Savaştan sonra güneş kararmış, dünya ısınmış, denizler bile toza dönüşmüştür. Tabii Dark Sun’ı derinlemesine okuyan herkes, hikayesinin çok daha derin öğeler barındırdığını bilir. Bu ortamda, bize özellikle eski Mısır, Sümer ve Güney Amerika yahut İslam öncesi Arap medeniyetlerini anımsatacak uygarlıkların kimi harabeye dönmüş, kimi ise can çekişen şehirler vardır. Büyük şehir devletleri ise, yine eski Mısır’daki gibi kendilerini tanrı olarak benimseten firavunlara benzeyen Büyücü Krallar (Sorcerer-King) tarafından yönetilirler.

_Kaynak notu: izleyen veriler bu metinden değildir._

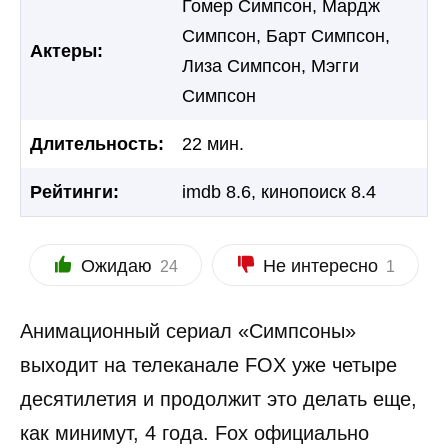
Гомер Симпсон, Мардж
Симпсон, Барт Симпсон,
Актеры:
Лиза Симпсон, Мэгги
Симпсон
Длительность:
22 мин.
Рейтинги:
imdb 8.6, кинопоиск 8.4
Ожидаю
Не интересно
24
1
Анимационный сериал «Симпсоны»
выходит на телеканале FOX уже четыре
десятилетия и продолжит это делать еще,
как минимут, 4 года. Fox официально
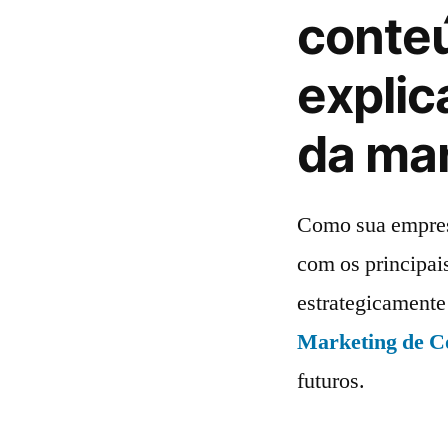
conte
explic
da ma
Como sua empres
com os principai
estrategicamente
Marketing de C
futuros.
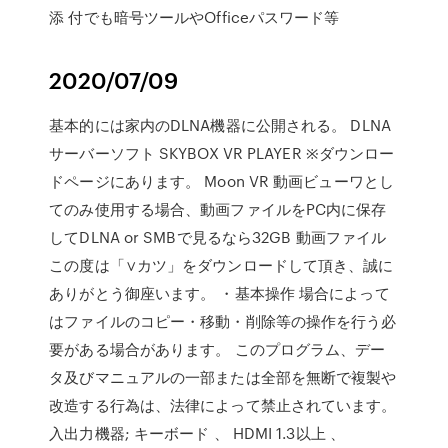
添 付でも暗号ツールやOfficeパスワード等
2020/07/09
基本的には家内のDLNA機器に公開される。 DLNA
サーバーソフト SKYBOX VR PLAYER ※ダウンロー
ドページにあります。 Moon VR 動画ビューワとし
てのみ使用する場合、動画ファイルをPC内に保存
してDLNA or SMBで見るなら32GB 動画ファイル
この度は「∨カツ」をダウンロードして頂き、誠に
ありがとう御座います。 ・基本操作 場合によって
はファイルのコピー・移動・削除等の操作を行う必
要がある場合があります。 このプログラム、デー
タ及びマニュアルの一部または全部を無断で複製や
改造する行為は、法律によって禁止されています。
入出力機器; キーボード 、 HDMI 1.3以上 、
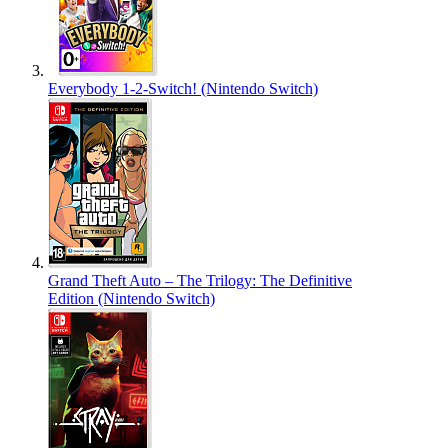
Everybody 1-2-Switch! (Nintendo Switch)
Grand Theft Auto – The Trilogy: The Definitive
Edition (Nintendo Switch)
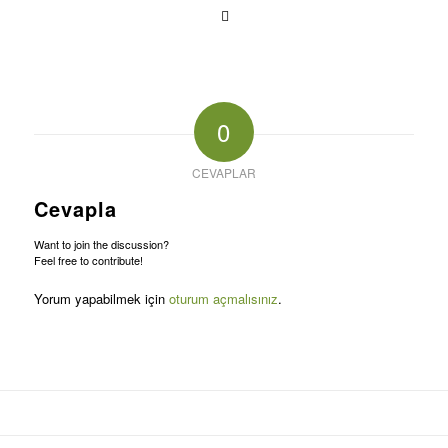
0
CEVAPLAR
Cevapla
Want to join the discussion?
Feel free to contribute!
Yorum yapabilmek için
oturum açmalısınız
.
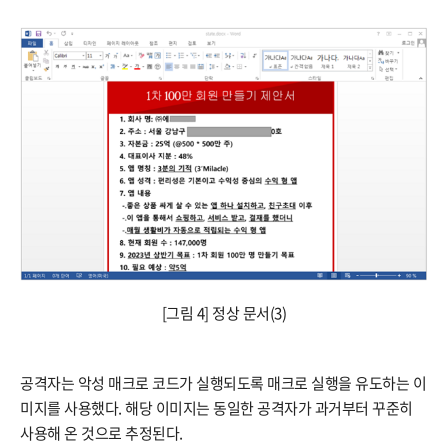
​[그림 4] 정상 문서(3)
​공격자는 악성 매크로 코드가 실행되도록 매크로 실행을 유도하는 이
미지를 사용했다. 해당 이미지는 동일한 공격자가 과거부터 꾸준히
사용해 온 것으로 추정된다.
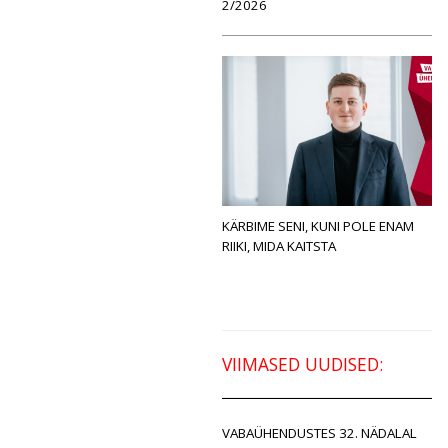
2/2026
KÄRBIME SENI, KUNI POLE ENAM
RIIKI, MIDA KAITSTA
VIIMASED UUDISED:
VABAÜHENDUSTES 32. NÄDALAL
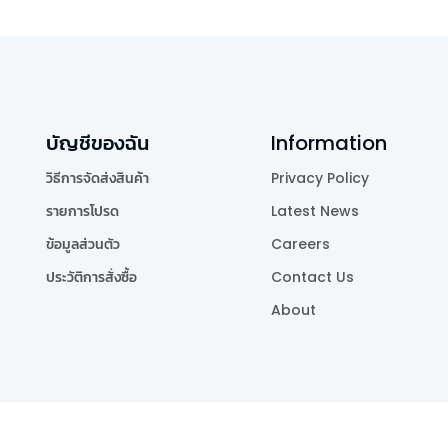
บัญชีของฉัน
Information
วิธีการจัดส่งสินค้า
Privacy Policy
รายการโปรด
Latest News
ข้อมูลส่วนตัว
Careers
ประวัติการสั่งซื้อ
Contact Us
About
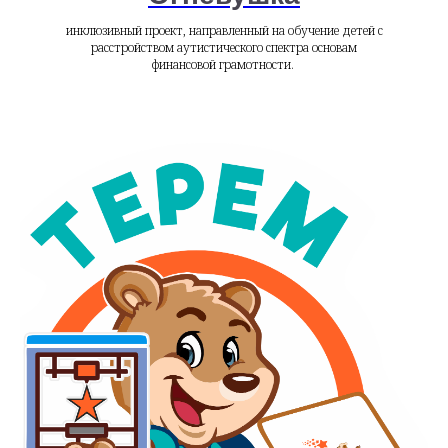
инклюзивный проект, направленный на обучение детей с
расстройством аутистического спектра основам
финансовой грамотности.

Bu tiranların köleliği altında halk gitgide yozlaşır ve insanlar kısa vadeli düşünen, günü kurtarmak için birbirini kazıklayan (Tanıdık geldi mi?) fırsatçılara dönüşmüştür. Özellikle su için pek çok kişi birbirini öldürür. Orta ve üst sınıfın en büyük eğlencesi ise, arenalarda yapılan gladyatör dövüşleridir. Bu da, klasik fantastik hikayelere yansıyan ortaçağ etiğini ve din anlayışını toptan siler. Dark Sun’a büyü içeren post-apokaliptik ortam diyebiliriz rahatlıkla.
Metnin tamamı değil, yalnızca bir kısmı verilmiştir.